**EXERCISE DETAILS:**
All of the data should be given again word for word, though the images are to be left out.

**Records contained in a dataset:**
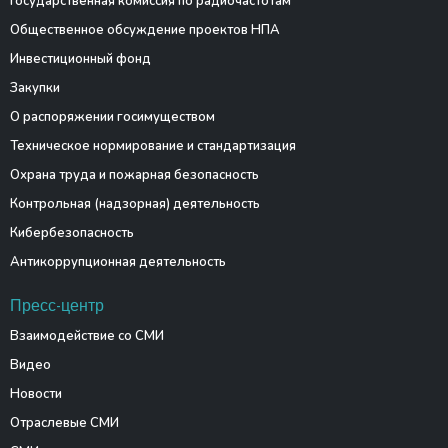
Государственная комиссия по радиочастотам
Общественное обсуждение проектов НПА
Инвестиционный фонд
Закупки
О распоряжении госимуществом
Техническое нормирование и стандартизация
Охрана труда и пожарная безопасность
Контрольная (надзорная) деятельность
Кибербезопасность
Антикоррупционная деятельность
Пресс-центр
Взаимодействие со СМИ
Видео
Новости
Отраслевые СМИ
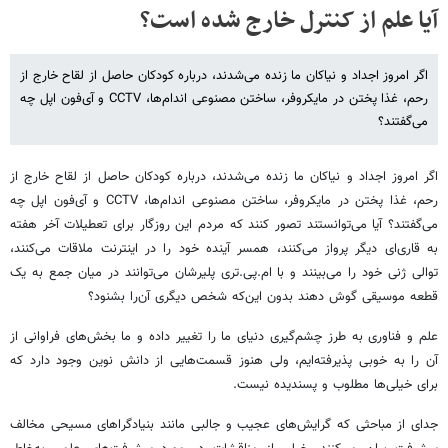
آیا علم از کنترل خارج شده است؟
اگر امروز اجداد و نیاکان ما زنده می‌شدند، درباره کودکان حاصل از لقاح خارج از
رحم، غذا پختن در مایکروفر، ساختن مصنوعی اندام‌ها، CCTV و آی‌فون اپل چه
می‌گفتند؟
اگر امروز اجداد و نیاکان ما زنده می‌شدند، درباره کودکان حاصل از لقاح خارج از
رحم، غذا پختن در مایکروفر، ساختن مصنوعی اندام‌ها، CCTV و آی‌فون اپل چه
می‌گفتند؟ آیا می‌توانستند تصور کنند که مردم این روزگار برای تعطیلات آخر هفته
به قاری‌ای دیگر پرواز می‌کنند، همسر آینده خود را در اینترنت ملاقات می‌کنند،
توالی ژنی خود را می‌بینند و با ام.پی.تری پلیرشان می‌توانند در میان جمع به یک
قطعه موسیقی گوش دهند بدون این‌که شخص دیگری آن‌را بشنود؟
علم و فناوری به طرز چشم‌گیری دنیای ما را تغییر داده و ما بخش‌های فراوانی از
آن را به خوبی پذیرفته‌ایم، ولی هنوز قسمت‌هایی از دانش نوین وجود دارد که
برای خیلی‌ها مطلوب و پسندیده نیست.
جدای از مباحثی که گرایش‌های عجیب و جالبی مانند بنیادگراهای مسیحی مخالف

**RESPONSE BELOW:**
Государственная комиссия по радиочастотам
Общественное обсуждение проектов НПА
Инвестиционный фонд
Закупки
О распоряжении госимуществом
Техническое нормирование и стандартизация
Охрана труда и пожарная безопасность
Контрольная (надзорная) деятельность
Кибербезопасность
Антикоррупционная деятельность
Пресс-центр
Взаимодействие со СМИ
Видео
Новости
Отраслевые СМИ
آیا علم از کنترل خارج شده است؟
اگر امروز اجداد و نیاکان ما زنده می‌شدند، درباره کودکان حاصل از لقاح خارج از
رحم، غذا پختن در مایکروفر، ساختن مصنوعی اندام‌ها، CCTV و آی‌فون اپل چه
می‌گفتند؟
اگر امروز اجداد و نیاکان ما زنده می‌شدند، درباره کودکان حاصل از لقاح خارج از
رحم، غذا پختن در مایکروفر، ساختن مصنوعی اندام‌ها، CCTV و آی‌فون اپل چه
می‌گفتند؟ آیا می‌توانستند تصور کنند که مردم این روزگار برای تعطیلات آخر هفته
به قاری‌ای دیگر پرواز می‌کنند، همسر آینده خود را در اینترنت ملاقات می‌کنند،
توالی ژنی خود را می‌بینند و با ام.پی.تری پلیرشان می‌توانند در میان جمع به یک
قطعه موسیقی گوش دهند بدون این‌که شخص دیگری آن‌را بشنود؟
علم و فناوری به طرز چشم‌گیری دنیای ما را تغییر داده و ما بخش‌های فراوانی از
آن را به خوبی پذیرفته‌ایم، ولی هنوز قسمت‌هایی از دانش نوین وجود دارد که
برای خیلی‌ها مطلوب و پسندیده نیست.
جدای از مباحثی که گرایش‌های عجیب و جالبی مانند بنیادگراهای مسیحی مخالف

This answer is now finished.